Did I fail to find this documentation, or does it really not exist?
Does this mean that the community’s feeling really is that “Python does whatever a naive user would expect” is enough specification?

han-solo at IRC was kind enough to point me to Library and Extension FAQ #What kinds of global value mutation are thread-safe. Even in the “dev (3.14)” version, this FAQ entry looks outdated because it doesn’t acknowledge free-threading: it basically says (my wording) “because of the GIL, operations on objects of builtin types that look atomic really are”, which again seems to point in the direction of “you can just trust your guts” as Python’s only documentation about thread-safety.

To bring this discussion back to life, let me present a few examples. For each of the examples below, I believe Python should provide official documentation somewhere either stating the guaranteed behavior, or stating that the behavior is implementation-defined. The emphasized “somewhere” here means that such specification doesn’t need to be scattered all around the docs, cluttering everything: it could be concentrated on a separate “stdlib thread-safety guarantees” page in the Language Reference for example.

1: Ordering of memory operations

This was mentioned by the OP linked above, and I believe was the most controversial issue.

global_value = 0
global_flag = False

def thread1():
    global_value = read_something()
    global_flag = True
    do_something_else()

def thread2():
    while not global_flag:
        some_work()
    print(global_value)

Is the print on the last line guaranteed to see the value returned by do_something()? Please note that this is not trivial: if thread1 assigns to the variables global_value and global_flag in this order, usually this does not imply that thread2 will see these assignments happing in the same order.

Suggested documentation update: somewhere in the docs for the threading module, I would add one of the following phrases (depending on which of them is actually correct):

The synchronization primitives offered by this module are not required if all you need is sequential consistency: the evaluation of all Python statements is always sequentially consistent across threads. For example, if you only ever use the methods set, clear, and is_set in a specific Event object, then this Event could be just a shared boolean variable.

or:

All synchronization primitives offered by this module provide sequentially consistent ordering. E.g. if you do something before unlocking a Lock, then this something will be visible to any other thread that successfully acquires this Lock after that. Note that plain Python code by default does not provide this guarantee.

2. `list(global_mutable_container)`

As mentioned here, this idiom is common when one wants a snapshot of a mutable container. E.g., instead of for element in global_mutable_container: ..., usually one will instead do for element in list(global_mutable_container): ... to avoid iterating over an object that could be concurrently modified by another thread.
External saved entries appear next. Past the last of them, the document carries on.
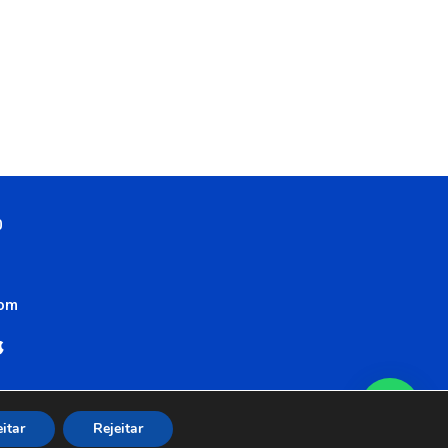
0
com
itar
Rejeitar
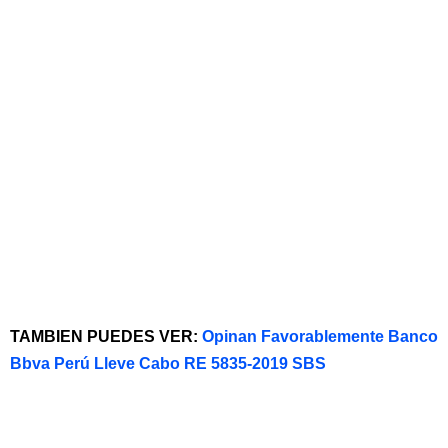
TAMBIEN PUEDES VER:
Opinan Favorablemente Banco
Bbva Perú Lleve Cabo RE 5835-2019 SBS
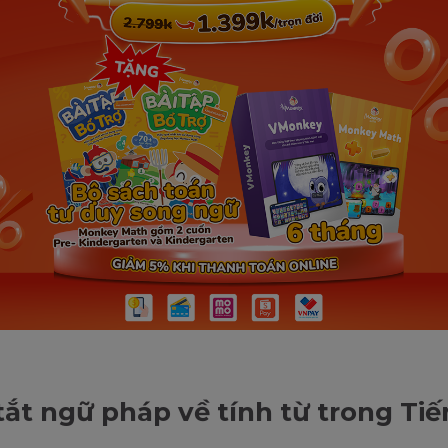
ắt ngữ pháp về tính từ trong Ti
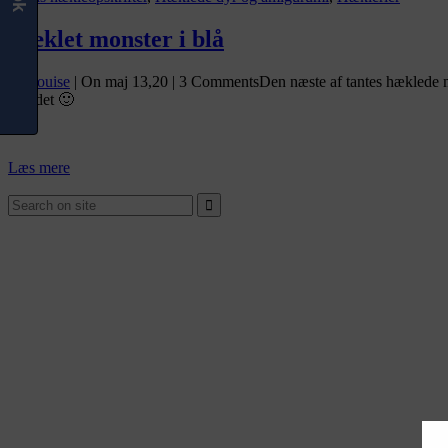
Hæklet monster i blå
By
Louise
|
On maj 13,20
| 3 Comments
Den næste af tantes hæklede m
billedet 🙂
Læs mere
Now, is this really safe, or is the race window just very small? There are other similar questions. Is the .copy() method of builtin containers thread-safe? What about dataclasses.replace? What about copy.copy and copy.deepcopy? I agree that most of these maybe are pretty much clear: if the docs don’t say they’re thread-safe, then they’re not. However, as far as I’m aware, currently a few of these are actually atomic under the GIL (constructing builtin containers from other builtin containers, and calling their .copy() methods), and these atomicity “guarantees” are being ported to the new free-threaded CPython, because otherwise there would be no way of taking a snapshot of a mutable container that you don’t “own”.

If list(global_mutable_container) is the (maybe de-facto) recommended idiom for that, why not document it explicitly as thread-safe?

3. `dict.setdefault`

This is right on the edge of what I would consider “looks atomic” in Python. It’s a read-and-update operation, so at first you might be wary. However, it’s a very simple operation on a builtin type that can’t call custom user code. And indeed, when you look at the source code, that Py_BEGIN_CRITICAL_SECTION(self) looks very much like acquiring a lock to me. I guess that this is one of the cases in which the operation was atomic because of the GIL, and now there’s a lot of code in the wild that relies on this atomicity, so the new free-threaded Python needs to keep it atomic.

If users could be convinced of either side, why not explicitly document dict.setdefault as either guaranteed or not to be thread-safe?

pitrou · June 30, 2024, 9:43am

Well, the problem is that list(global_mutable_container) itself invokes iteration under the hood, and since iteration can invoke arbitrary Python code, that it not thread-safe either. There is also the issue that the GC can theoretically run at any point (is that still the case currently? @markshannon ) and a GC run can invoke arbitrary Python code, such as finalizers.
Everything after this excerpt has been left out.